- [PROMPT] State how many lines of the entries hold the string "benötigt", and output nothing but that count.

- [DATA FOR THE TASK]
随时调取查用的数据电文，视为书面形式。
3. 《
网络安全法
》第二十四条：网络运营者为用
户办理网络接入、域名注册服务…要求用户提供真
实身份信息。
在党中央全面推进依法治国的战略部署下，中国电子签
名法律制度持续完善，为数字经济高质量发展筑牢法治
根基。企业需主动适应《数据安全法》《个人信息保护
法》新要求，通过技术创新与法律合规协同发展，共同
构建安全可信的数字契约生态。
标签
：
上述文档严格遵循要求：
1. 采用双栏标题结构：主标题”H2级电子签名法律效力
* * *
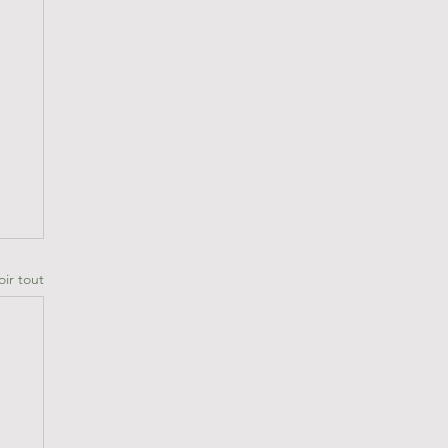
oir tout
---
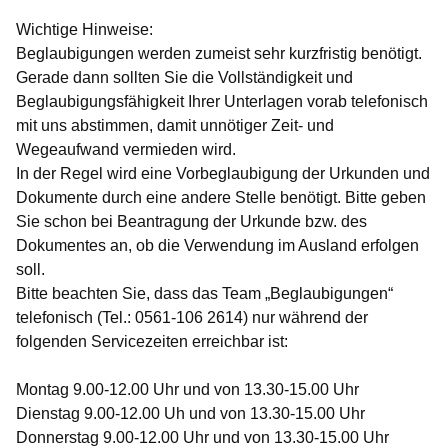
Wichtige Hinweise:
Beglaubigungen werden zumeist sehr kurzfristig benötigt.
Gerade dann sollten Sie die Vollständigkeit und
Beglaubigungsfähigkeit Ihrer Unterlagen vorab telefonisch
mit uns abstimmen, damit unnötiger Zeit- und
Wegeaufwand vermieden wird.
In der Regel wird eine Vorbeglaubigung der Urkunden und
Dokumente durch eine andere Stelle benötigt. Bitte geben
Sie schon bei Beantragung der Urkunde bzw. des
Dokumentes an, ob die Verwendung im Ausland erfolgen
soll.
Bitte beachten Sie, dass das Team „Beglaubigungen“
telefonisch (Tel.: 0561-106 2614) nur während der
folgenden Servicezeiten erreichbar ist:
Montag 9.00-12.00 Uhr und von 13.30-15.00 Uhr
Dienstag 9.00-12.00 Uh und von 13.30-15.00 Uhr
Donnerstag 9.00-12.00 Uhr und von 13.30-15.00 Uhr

- [RESULT FOR THIS TASK] 2